> [WORK INSTRUCTIONS] Gather all lines from the material that contain "educational".

> [RECORDS]
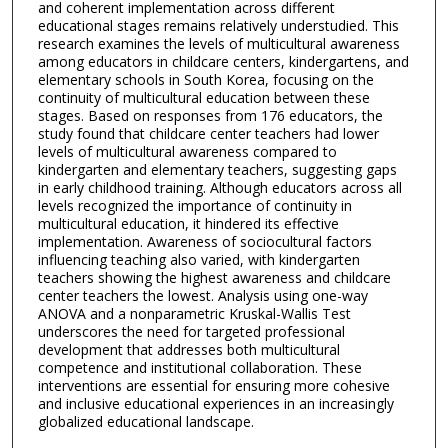
and coherent implementation across different
educational stages remains relatively understudied. This
research examines the levels of multicultural awareness
among educators in childcare centers, kindergartens, and
elementary schools in South Korea, focusing on the
continuity of multicultural education between these
stages. Based on responses from 176 educators, the
study found that childcare center teachers had lower
levels of multicultural awareness compared to
kindergarten and elementary teachers, suggesting gaps
in early childhood training. Although educators across all
levels recognized the importance of continuity in
multicultural education, it hindered its effective
implementation. Awareness of sociocultural factors
influencing teaching also varied, with kindergarten
teachers showing the highest awareness and childcare
center teachers the lowest. Analysis using one-way
ANOVA and a nonparametric Kruskal-Wallis Test
underscores the need for targeted professional
development that addresses both multicultural
competence and institutional collaboration. These
interventions are essential for ensuring more cohesive
and inclusive educational experiences in an increasingly
globalized educational landscape.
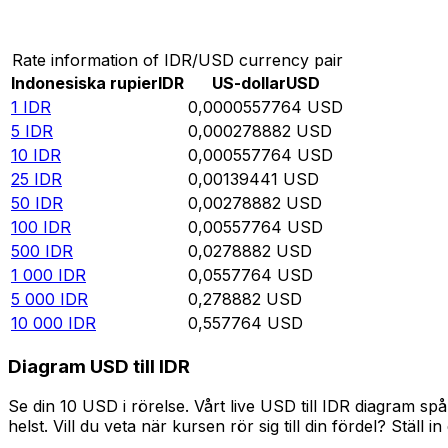
Omvandla Indonesiska rupier till US-dollar
Rate information of IDR/USD currency pair
Indonesiska rupier
IDR
US-dollar
USD
1
IDR
0,0000557764
USD
5
IDR
0,000278882
USD
10
IDR
0,000557764
USD
25
IDR
0,00139441
USD
50
IDR
0,00278882
USD
100
IDR
0,00557764
USD
500
IDR
0,0278882
USD
1 000
IDR
0,0557764
USD
5 000
IDR
0,278882
USD
10 000
IDR
0,557764
USD
Diagram USD till IDR
Se din 10 USD i rörelse. Vårt live USD till IDR diagram 
helst. Vill du veta när kursen rör sig till din fördel? Ställ 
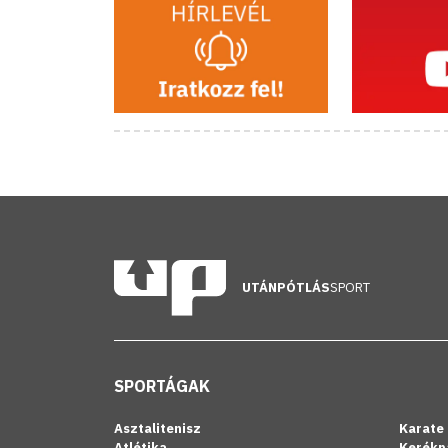
UTÁNPÓTLÁS
SPORT
SPORTÁGAK
Asztalitenisz
Karate
Atlétika
Kerékp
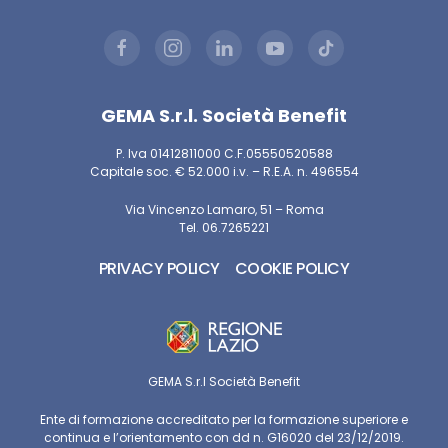
GEMA S.r.l. Società Benefit
P. Iva 01412811000 C.F.05550520588
Capitale soc. € 52.000 i.v. – R.E.A. n. 496554
Via Vincenzo Lamaro, 51 – Roma
Tel. 06.7265221
PRIVACY POLICY
COOKIE POLICY
GEMA S.r.l Società Benefit
Ente di formazione accreditato per la formazione superiore e
continua e l’orientamento con dd n. G16020 del 23/12/2019.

> [RESULT FOR THIS TASK]
educational stages remains relatively understudied. This
and inclusive educational experiences in an increasingly
globalized educational landscape.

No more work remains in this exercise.